Specifications & Details
'09 Mazda Rx-8 R3
Engine 1.3-liter Renesis 13B-MSP 2-Rotor Wankel
Transmission 6-speed manual
Suspension Double-wishbone (f) multi-link (r) Bilstein shocks, coil springs, antiroll bars
Weight 3,060 lbs
Price $32,600 MSRP
For 2009, Mazda has beefed up the entire RX-8 line. All models have received additional structural reinforcement to improve chassis rigidity and the rear suspension geometry has been tweaked to make it handle better. (Those are pretty much the things you would expect for a model nearing the end of its life cycle.) What you might not have anticipated is a new composite driveshaft and shorter final drive ratio on all manual transmission-equipped cars. Even better, they have finally released an R version with a deleted sunroof, stiffer suspension and stickier tires. Basically, everything that's been done to the R3 is what anyone reading this magazine would want on their RX-8, if they wanted one in the first place.
The RX-8 is one of those cars that people either love or hate. Everything about it is designed to be different. The styling is really out there.

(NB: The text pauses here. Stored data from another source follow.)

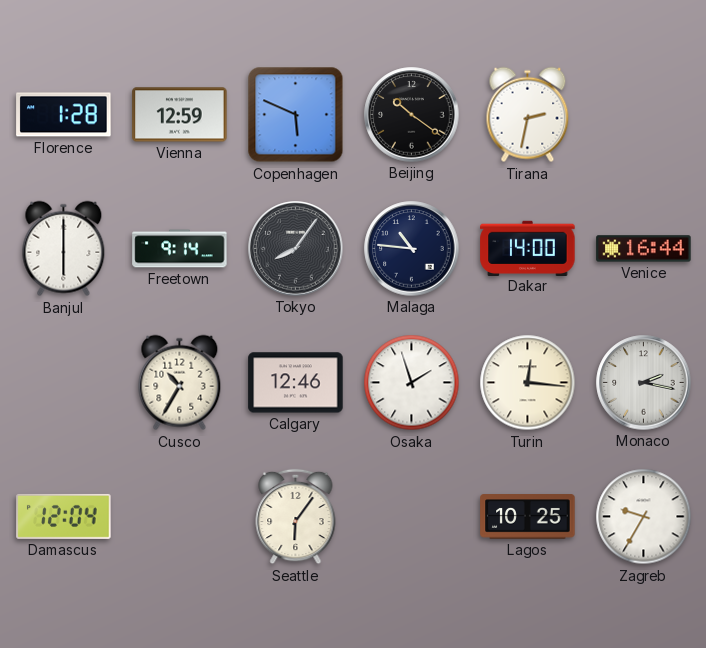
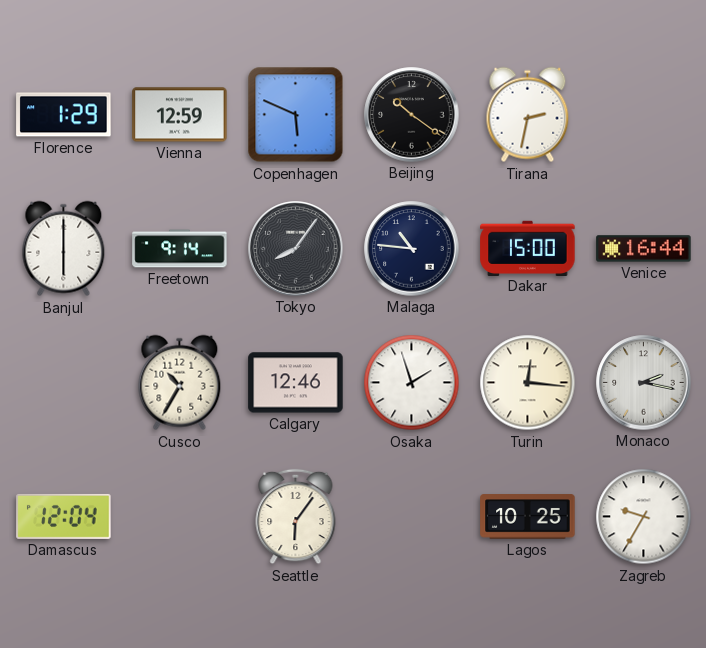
Florence: 1:28 -> 1:29
Dakar: 14:00 -> 15:00
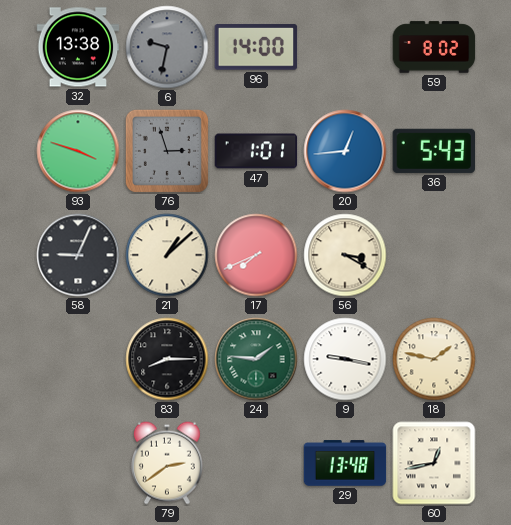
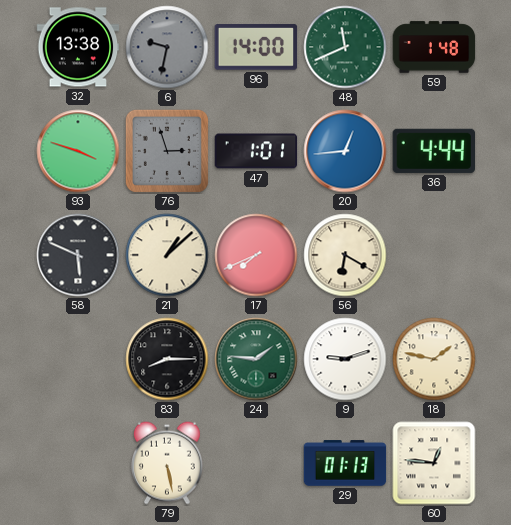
48: none -> 11:41
59: 8:02 -> 1:48
36: 5:43 -> 4:44
58: 9:04 -> 5:49
56: 3:20 -> 6:20
9: 9:17 -> 9:12
79: 2:39 -> 5:28
29: 13:48 -> 01:13
60: 12:43 -> 12:46
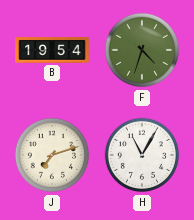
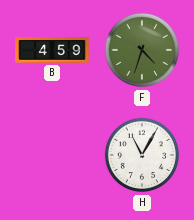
B: 19:54 -> 4:59
J: 7:12 -> none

Its miniature suicide rear doors seem inappropriate on a sports car. Then there's that rotary engine the Mazda engineers just won't give up on. The car as a whole is pretty oddball, and for a long time, I was one of the haters.
On paper, the car is a dud. The inside is a little too small for a four-door and the outside is a little too big for a coupe. The engine drinks premium fuel like a roaring V-8, but it spins dyno rollers like a mousy four-banger. I used to look at the people who drove them and feel bad for their ignorance. But then I spent some time behind the wheel, and I must say the experience was truly enlightening.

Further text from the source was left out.